Each signatory to the MLI has agreed to implement the PPT as part of its compliance with the BEPS minimum standards. The MLI also contains various optional provisions that are not minimum standards. Canada has provisionally reserved on all optional provisions – other than with respect to arbitration (a full list of Canada’s provisional positions on the MLI is available here) – and is currently assessing which reservations it may reverse prior to ratification. We strongly recommend that Canada reverse its reservation on Article 7(4) of the MLI. Under Article 7(4) a taxpayer may be entitled to a treaty benefit (or another treaty benefit) that would otherwise be denied under the PPT if the relevant competent authority determines that the particular treaty benefit would have arisen in the absence of the relevant transaction (after consulting with the competent authority of the other jurisdiction).
Article 7(4) is important because it allows a taxpayer to receive full or partial treaty benefits in circumstances where the competent authority agrees that it would be inappropriate to fully deny benefits under the PPT. This is particularly important for treaty benefits sought in respect of investments made by or through collective investment vehicles (such as private equity funds) – which the OECD has noted are not adequately addressed through the PPT. For example, assume residents of various treaty countries invest into Canada through a holding company established in a treaty country by a private equity fund. Under the applicable treaty between that country and Canada, a 5% rate of Canadian withholding tax would apply to dividends paid by a Canadian corporation to the holding company. If the PPT were to otherwise apply to deny all treaty benefits to the holding company, such dividends would generally be subject to a 25% withholding tax rate. However, Article 7(4) would allow the applicable withholding tax rate to be reduced to 5% or 15% if the CRA determines that such a reduced withholding tax rate would have applied if the relevant investors had invested into the Canadian corporation directly.

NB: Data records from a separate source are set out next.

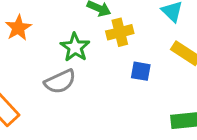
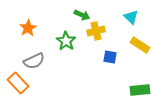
gray semicircle: (60, 82) -> (34, 61), moved

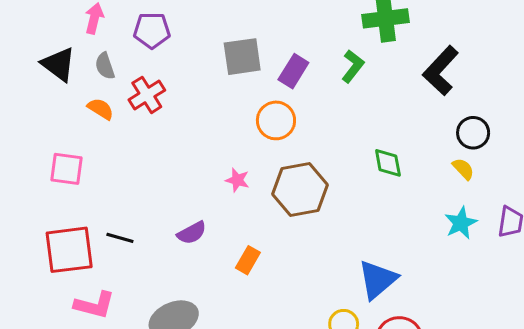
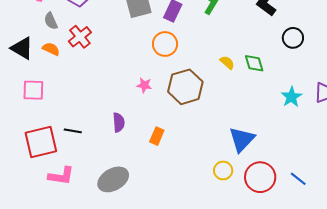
black triangle: (59, 64) -> (22, 48), moved
green diamond: (388, 163) -> (254, 63), moved
yellow semicircle: (463, 169) -> (227, 62), moved
purple semicircle: (192, 233) -> (119, 122), turned -60

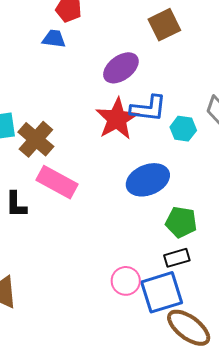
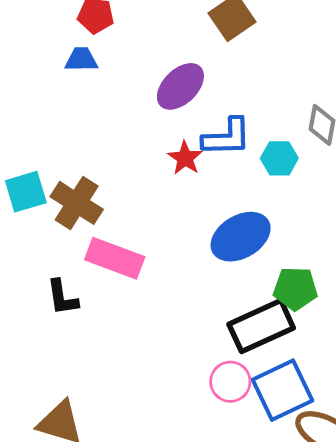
red star: (117, 119) -> (185, 158), size x0.6
black rectangle: (177, 258) -> (261, 326), moved, size x1.8

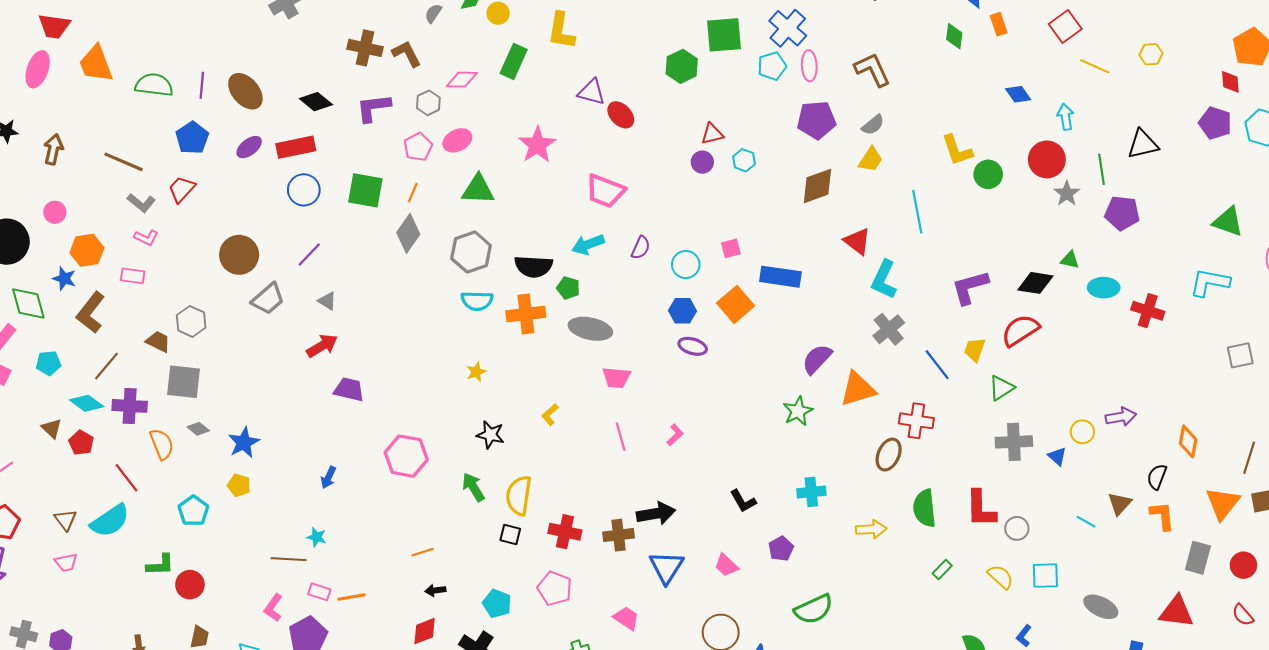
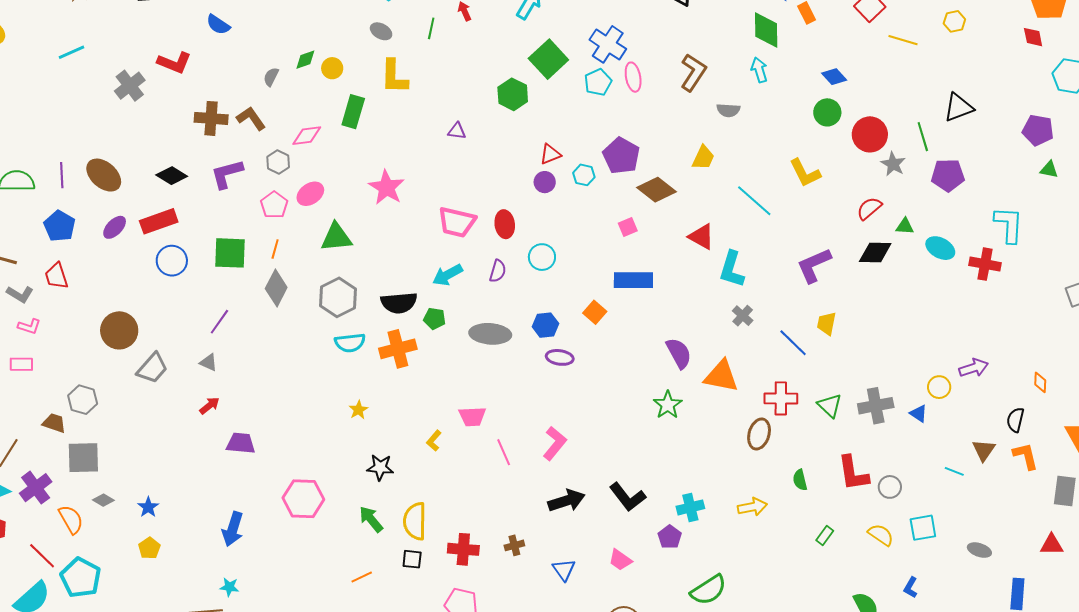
green square: (724, 35) -> (548, 59), turned -30
green diamond: (954, 36) -> (766, 30), size x1.5
brown L-shape: (872, 70) -> (693, 72), turned 66
purple triangle: (592, 92) -> (457, 131), moved, size x0.7
red ellipse: (621, 115) -> (505, 224), moved, turned 44
cyan arrow: (1065, 117) -> (759, 70), moved
purple pentagon: (816, 120) -> (621, 156), moved, turned -30
purple pentagon: (1215, 123) -> (1038, 130), moved
gray semicircle: (873, 125) -> (728, 110), moved, turned 50
yellow L-shape: (957, 150) -> (805, 173), moved
green circle: (988, 174) -> (827, 112), moved
brown diamond: (817, 186) -> (657, 190), turned 66
red trapezoid: (182, 189) -> (56, 276), turned -52
cyan line: (917, 212) -> (754, 201), turned -30
green triangle: (1228, 222) -> (1049, 170), size x0.6
pink square: (731, 248) -> (628, 227), moved
purple line: (309, 255) -> (219, 322), moved
cyan circle: (686, 265) -> (542, 257), moved
cyan L-shape: (1210, 282) -> (1009, 225), moved, turned 90
cyan ellipse: (1104, 288) -> (940, 248), turned 36
orange square: (736, 304) -> (595, 312), size x0.7
gray ellipse: (590, 329) -> (490, 334), moved
gray cross: (889, 329) -> (743, 316), size x0.7
red semicircle: (1020, 330) -> (869, 208), moved, size x0.7
red arrow: (322, 346) -> (210, 406), size x0.7
purple semicircle: (817, 359) -> (679, 353), turned 116
pink trapezoid: (616, 378) -> (472, 416), moved
green triangle: (1001, 388) -> (830, 406), moved, turned -36
orange triangle: (858, 389) -> (721, 376), turned 36
purple cross: (130, 406) -> (36, 488), turned -32
pink L-shape: (675, 435) -> (555, 443), size x1.6
orange diamond: (1188, 441) -> (1040, 382), size x0.7
blue star: (244, 443) -> (148, 507), size x0.7
blue arrow: (328, 477) -> (233, 529), size x1.6
yellow pentagon: (239, 485) -> (149, 548), turned 30
cyan cross: (811, 492) -> (690, 507), moved
black L-shape: (743, 501) -> (628, 497), size x1.4
green semicircle: (925, 508) -> (800, 480), size x0.6
cyan pentagon: (193, 511) -> (81, 578), moved, size x1.4
black arrow: (656, 514) -> (566, 501), moved
brown cross: (619, 535) -> (514, 545), size x0.7
orange line: (422, 552) -> (362, 577), moved
blue triangle: (666, 567) -> (564, 570), size x0.7
gray ellipse: (1101, 607) -> (979, 550), size x0.7
red triangle: (1176, 612) -> (1052, 545), size x0.7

The result under Article 7(4) appears to be more consistent with the result that would have applied under GAAR. Specifically, if GAAR had applied, rather than the PPT, the resulting tax consequences are determined in a manner that is reasonable in the circumstances – which includes a consideration of the tax consequences that would have arisen in the absence of the relevant avoidance transaction. In the example above, if the reasonable alternative transaction would have been for the investors to invest directly into the Canadian corporation, then a reduced rate of withholding may nevertheless have applied. While it may well be that the PPT would not apply in such a circumstance, Article 7(4) would allow more flexibility to ensure a fair tax result in which full or partial treaty benefits are allowed – particularly in circumstances where such a result would have arisen based on an application of GAAR. Reversing Canada’s reservation on Article 7(4) would make possible a more fair and proportionate result, and should assist in resolving tax disputes before they reach the limited resources of the judiciary.